Select and reproduce each line of the listing below that bears the string "Find".

BEGIN

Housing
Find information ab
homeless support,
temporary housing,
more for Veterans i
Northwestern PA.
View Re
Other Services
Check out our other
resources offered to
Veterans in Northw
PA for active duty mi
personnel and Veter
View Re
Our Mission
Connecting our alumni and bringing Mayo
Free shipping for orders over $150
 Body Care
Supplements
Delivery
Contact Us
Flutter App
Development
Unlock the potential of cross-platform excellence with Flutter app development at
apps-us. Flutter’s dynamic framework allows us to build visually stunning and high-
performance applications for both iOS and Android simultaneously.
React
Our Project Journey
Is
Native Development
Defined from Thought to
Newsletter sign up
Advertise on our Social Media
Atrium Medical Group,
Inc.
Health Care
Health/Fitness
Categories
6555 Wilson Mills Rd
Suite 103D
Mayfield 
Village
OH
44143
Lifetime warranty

END
BEGIN

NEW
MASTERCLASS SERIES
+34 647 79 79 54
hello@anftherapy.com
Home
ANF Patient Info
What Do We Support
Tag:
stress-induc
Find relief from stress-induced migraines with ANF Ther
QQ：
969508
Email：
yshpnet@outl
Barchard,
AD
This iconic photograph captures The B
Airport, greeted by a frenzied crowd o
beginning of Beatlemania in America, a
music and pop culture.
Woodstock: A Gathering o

END

RESPONSE TO THIS EXERCISE:
Find information ab
Find relief from stress-induced migraines with ANF Ther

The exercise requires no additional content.